Le thème est ensuite décliné à partir du roman de Jane Austen, Pride & Prejudice, et de ses occurences indiennes. Une comédie légère façon Bollywood, Bride & Prejudice, réactualise le conflit amoureux autour de la lutte des classes entre les Etats-Unis et l'Inde.
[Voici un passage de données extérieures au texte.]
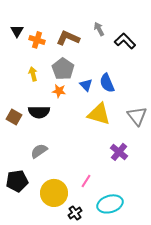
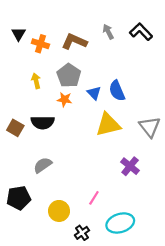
black L-shape: (125, 41) -> (141, 32), moved
yellow triangle: (99, 114) -> (108, 125), turned -30
yellow circle: (54, 193) -> (59, 211), size x0.7

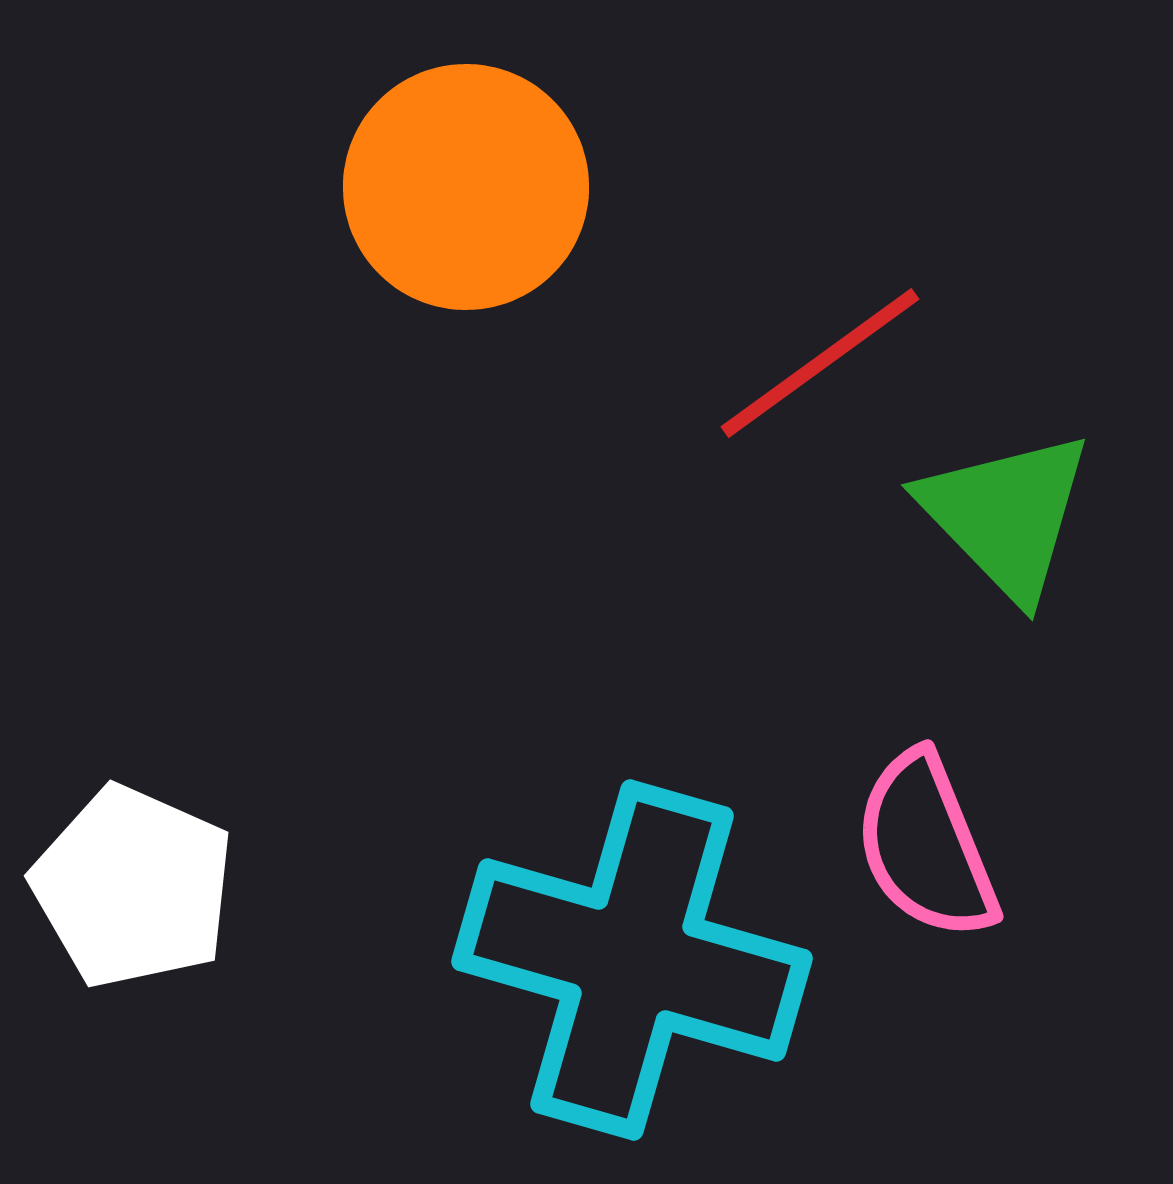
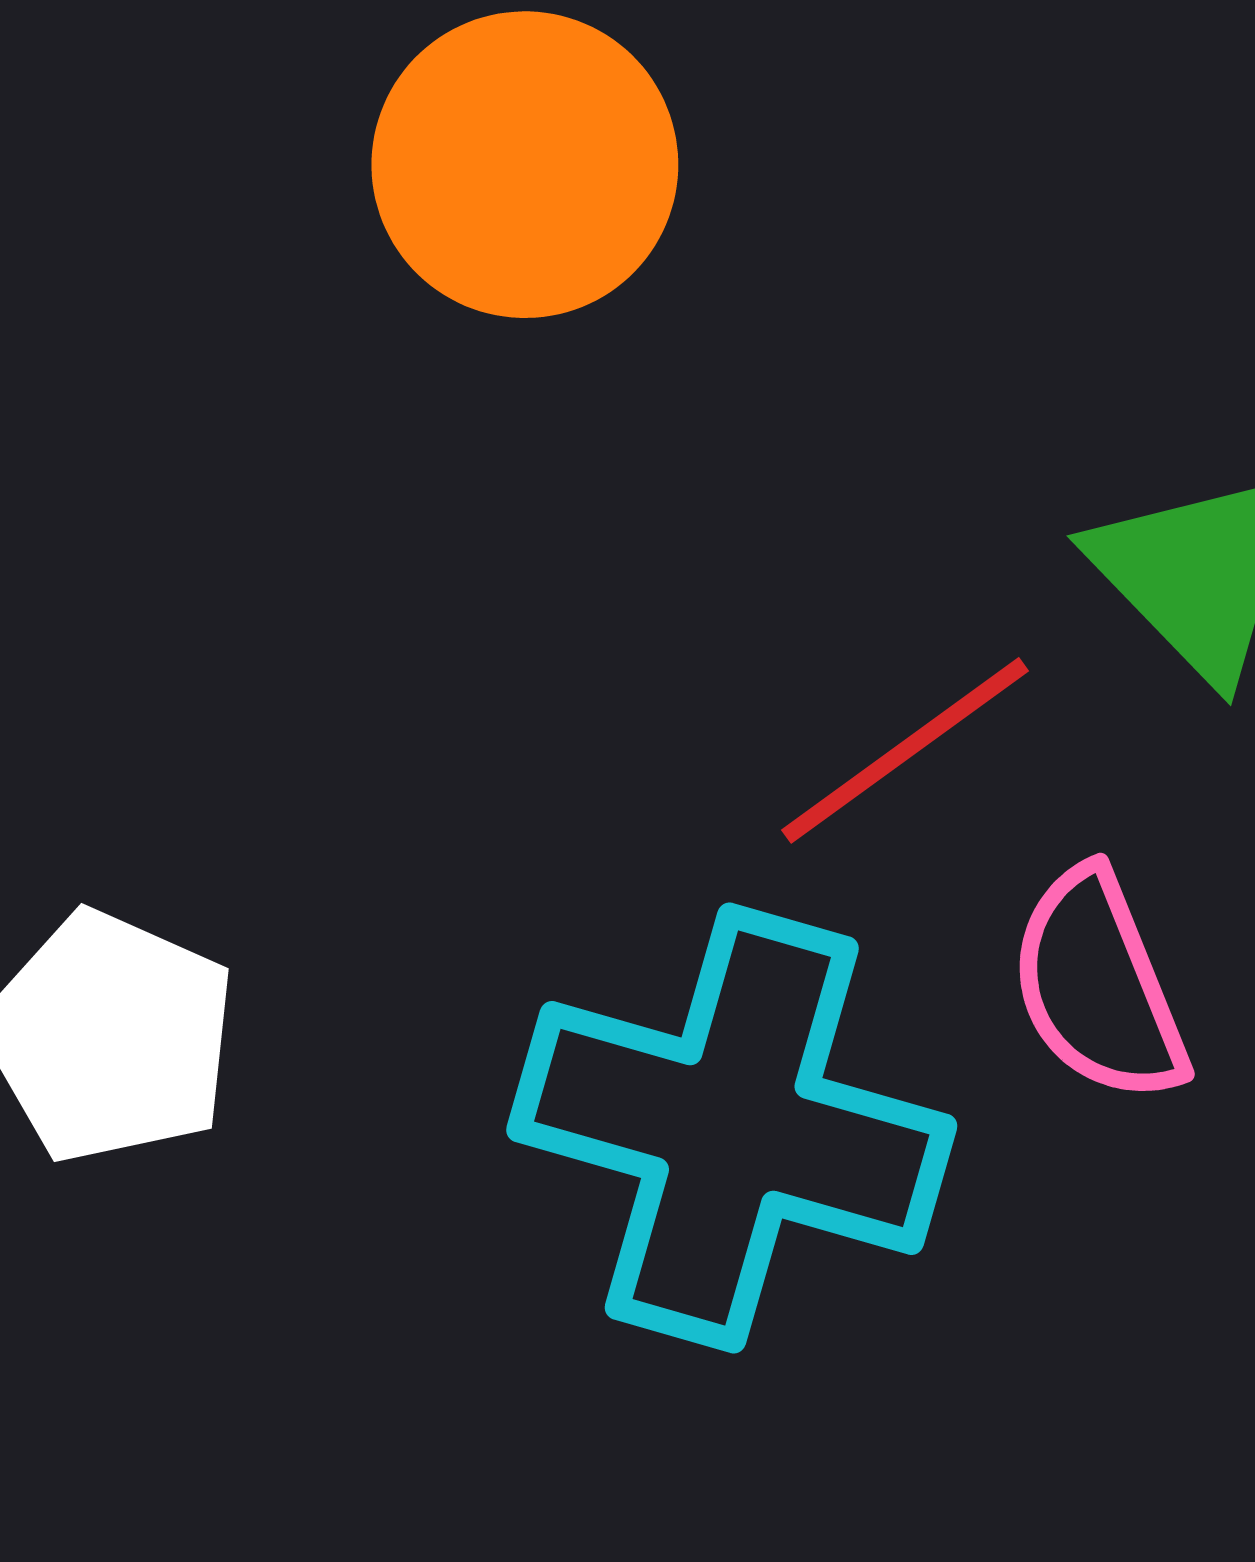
red line: (820, 363) -> (905, 750), moved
A la manière de Roméo & Juliette, dans une dialectique de castes propre à l'Inde, Devdas est le grand roman d'amour impossible, adapté des dizaines de fois par le cinéma Bollywood, jusqu'à sa version la plus aboutie, sélectionné à Cannes (première fois pour un film indien) en 2003. La sublime Aishwarya Rai donne à ce conte maléfique, gouverné par Shivah, cette tragédie purement indienne, tout son éclat. Les décors, les chants et les danses sont sublimes, dignes des grandes comédies musicales hollywoodiennes.
Excursion vers la planète électro, sans rapport avec le sujet précédent, les pionniers de l'électro break-beat sont Dopplereffekt et leur musique sombre, radicale, ultra-structurée et pourtant sensuelle, contenue dans l'album Gesamtkunstwerk (Gigolo Records, 1999). "I wanna be a pornostar." ("Pornoactress")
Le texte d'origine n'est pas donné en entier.